Em razão de Ação Civil Pública (ACP) proposta pelo Ministério Público Federal (MPF), a Justiça Federal condenou o Departamento Nacional de Infraestrutura Terrestre (Dnit) a realizar melhorias concretas para diminuir riscos de acidentes no trecho da BR-163 entre os municípios de Barracão e Santo Antônio do Sudoeste, no Paraná. Para garantir a realização das obras, a União deverá promover as devidas dotações orçamentárias para a execução dos serviços até que as melhorias sejam concluídas e para que se possa manter o adequado funcionamento da rodovia.

Na ACP protocolada, o MPF informa que o trecho que vai do Km 0 ao Km 40 da rodovia apresenta índice alarmante de acidentes de trânsito e está em desconformidade com a legislação de trânsito e em descompasso com os trechos (da mesma rodovia) que o sucedem e que o precedem. Conforme informações de relatório apresentado por policiais rodoviários federais que constam de inquérito civil que embasou o oferecimento da ACP, este trecho específico da rodovia é o responsável por 45% do total de acidentes da BR-163 no Paraná (124 acidentes de um total de 270). Tal documento também apontou fotos e número de acidentes e suas principais causas, bem como número de vítimas feridas ou que foram a óbito em razão de acidente sofrido no local.

A sentença proferida destaca que entre as obras que o Dnit terá que promover estão o melhoramento de curvas horizontais da rodovia, bem como a construção de acostamentos, a diminuição de degrau existente entre a pista e o local onde deverá ser construído o acostamento, além de melhorias com a implantação de faixas adicionais, de vias marginais, de interseções, de terceiras faixas, de duplicações, de adequações de greide, de passarelas, e de contornos de trechos urbanizados.

Ao longo das investigações foram verificadas irregularidades que, inclusive, constam de relatório de pré-viabilidade do projeto, apresentado pelo próprio Dnit no ano passado, tais como falta de sinalização, largura da pista e acostamento inadequados, não havendo vias marginais ou faixas de pedestre para a segurança dos usuários.
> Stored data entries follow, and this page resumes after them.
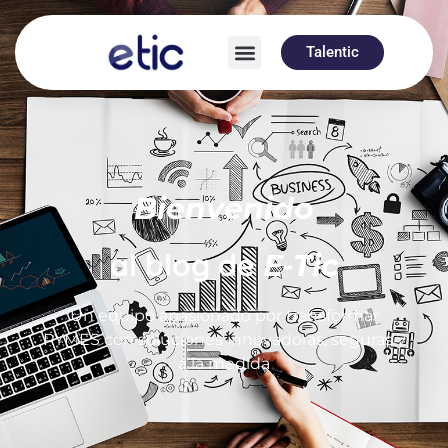
Talentic
Bienvenido
al blog de
E-Tic
Un equipo apasionado por transformar
PYMES con soluciones innovadoras, seguras y
a la medida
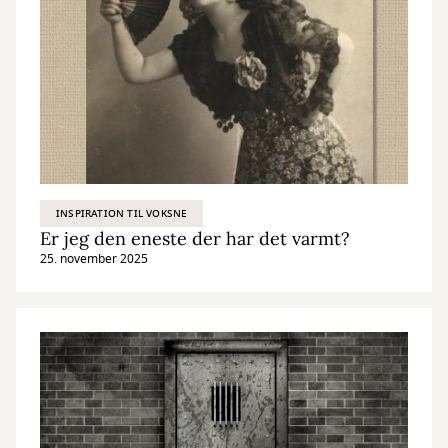
INSPIRATION TIL VOKSNE
Er jeg den eneste der har det varmt?
25. november 2025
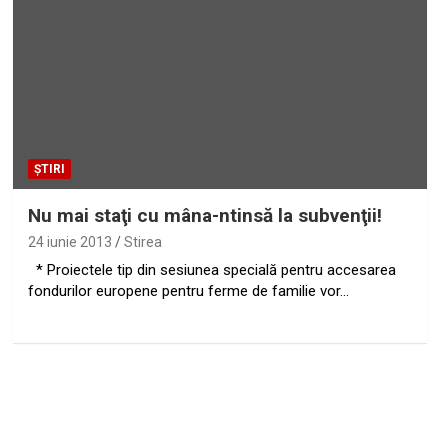
ȘTIRI
Nu mai staţi cu mâna-ntinsă la subvenţii!
24 iunie 2013
Stirea
* Proiectele tip din sesiunea specială pentru accesarea
fondurilor europene pentru ferme de familie vor…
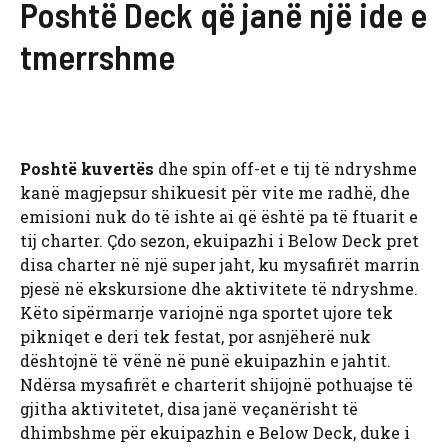
Poshtë Deck që janë një ide e
tmerrshme
Poshtë kuvertës
dhe spin off-et e tij të ndryshme
kanë magjepsur shikuesit për vite me radhë, dhe
emisioni nuk do të ishte ai që është pa të ftuarit e
tij charter. Çdo sezon, ekuipazhi i Below Deck pret
disa charter në një super jaht, ku mysafirët marrin
pjesë në ekskursione dhe aktivitete të ndryshme.
Këto sipërmarrje variojnë nga sportet ujore tek
pikniqet e deri tek festat, por asnjëherë nuk
dështojnë të vënë në punë ekuipazhin e jahtit.
Ndërsa mysafirët e charterit shijojnë pothuajse të
gjitha aktivitetet, disa janë veçanërisht të
dhimbshme për ekuipazhin e Below Deck, duke i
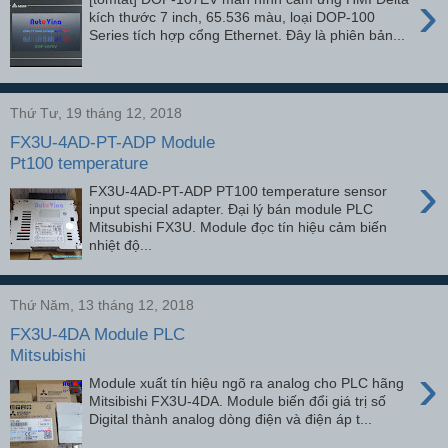
›
kích thước 7 inch, 65.536 màu, loại DOP-100
Series tích hợp cổng Ethernet. Đây là phiên bản...
Thứ Tư, 19 tháng 12, 2018
FX3U-4AD-PT-ADP Module
Pt100 temperature
›
FX3U-4AD-PT-ADP PT100 temperature sensor
input special adapter. Đại lý bán module PLC
Mitsubishi FX3U. Module đọc tín hiệu cảm biến
nhiệt độ...
Thứ Năm, 13 tháng 12, 2018
FX3U-4DA Module PLC
Mitsubishi
›
Module xuất tín hiệu ngõ ra analog cho PLC hãng
Mitsibishi FX3U-4DA. Module biến đổi giá trị số
Digital thành analog dòng điện và điện áp t...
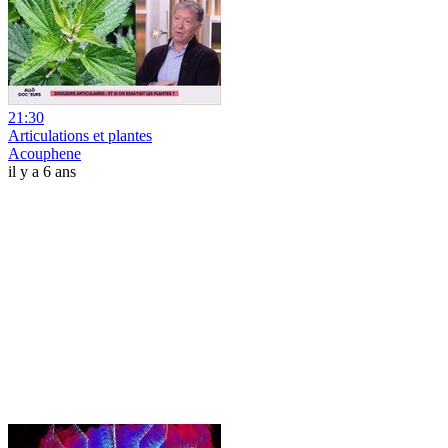
21:30
Articulations et plantes
Acouphene
il y a 6 ans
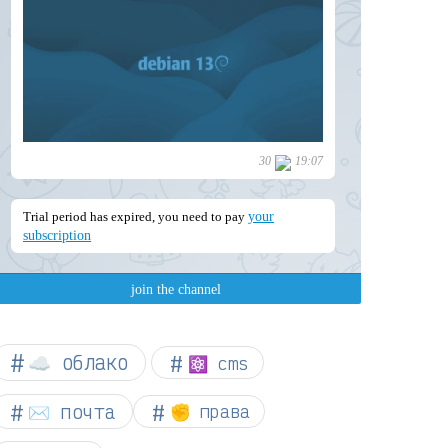
☁︎ облако
⚛ cms
✉️ почта
✊ права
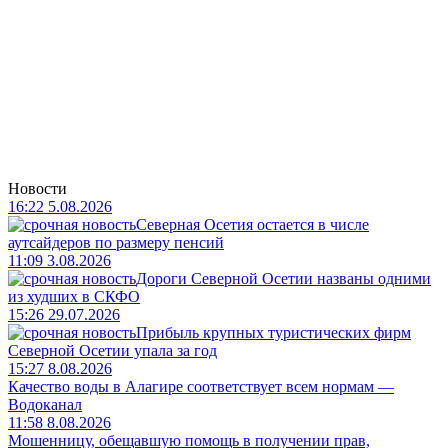
Новости
16:22 5.08.2026
Северная Осетия остается в числе
аутсайдеров по размеру пенсий
11:09 3.08.2026
Дороги Северной Осетии названы одними
из худших в СКФО
15:26 29.07.2026
Прибыль крупных туристических фирм
Северной Осетии упала за год
15:27 8.08.2026
Качество воды в Алагире соответствует всем нормам —
Водоканал
11:58 8.08.2026
Мошенницу, обещавшую помощь в получении прав,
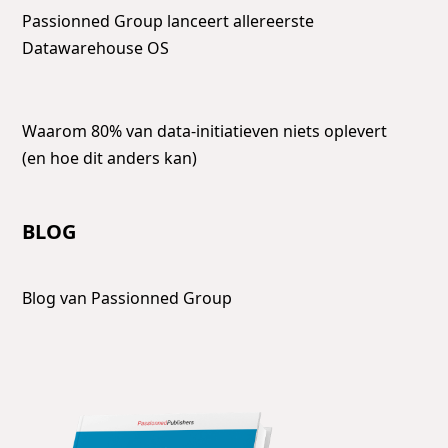
Passionned Group lanceert allereerste
Datawarehouse OS
Waarom 80% van data-initiatieven niets oplevert
(en hoe dit anders kan)
BLOG
Blog van Passionned Group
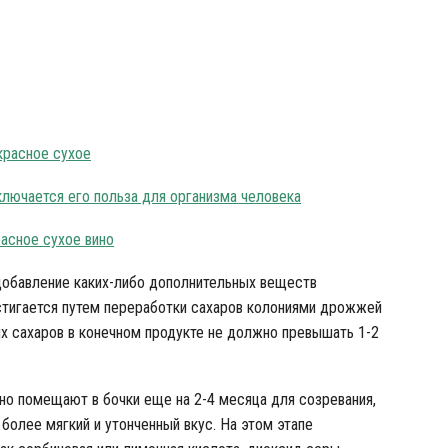
ал красного Каберне
красное сухое
аключается его польза для организма человека
расное сухое вино
обавление каких-либо дополнительных веществ
стигается путем переработки сахаров колониями дрожжей
ых сахаров в конечном продукте не должно превышать 1-2
но помещают в бочки еще на 2-4 месяца для созревания,
более мягкий и утонченный вкус. На этом этапе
Por exemplo, do km 0,00 (Barracão) ao km 7,80, onde o volume de tráfego é intenso e em grande parte composto por veículos pesados, apresentando como características a pavimentação em pista simples, a seção transversal é menor que a típica, não apresentando acostamento, raramente faixa de segurança e de largura variável.

Do km 11,60 até km 12,60 constatou-se ser o ponto mais crítico do trecho, pois além de ser perímetro de serra, há invasão da faixa de domínio, falta de acostamento e faixa de segurança, ocasionando acidentes envolvendo o tráfego de veículos pesados, principalmente em dias chuvosos; e no trecho entre o km 11,60 e o fim do segmento (km 37), em Santo Antônio do Sudoeste, encontrou-se o maior número de problemas, como rampas acentuadas, curvas e intenso tráfego de veículos pesados, o que ocasiona uma série de acidentes, principalmente em épocas de chuvas. Além disso, na maior parte desse trecho não há acostamentos e as faixas de segurança são raras e/ou mal definidas. “Configurada situação de violação ao direito à vida, à saúde e à segurança dos usuários da rodovia BR-163 no trecho citado, cabível a intervenção do Poder Judiciário, a fim de determinar à autoridade responsável a adoção de medidas necessárias e suficientes a garantir condições mínimas de trafegabilidade, de modo a preservar os mencionados direitos vitais dos cidadãos que dela fazem uso”, destaca o magistrado na decisão.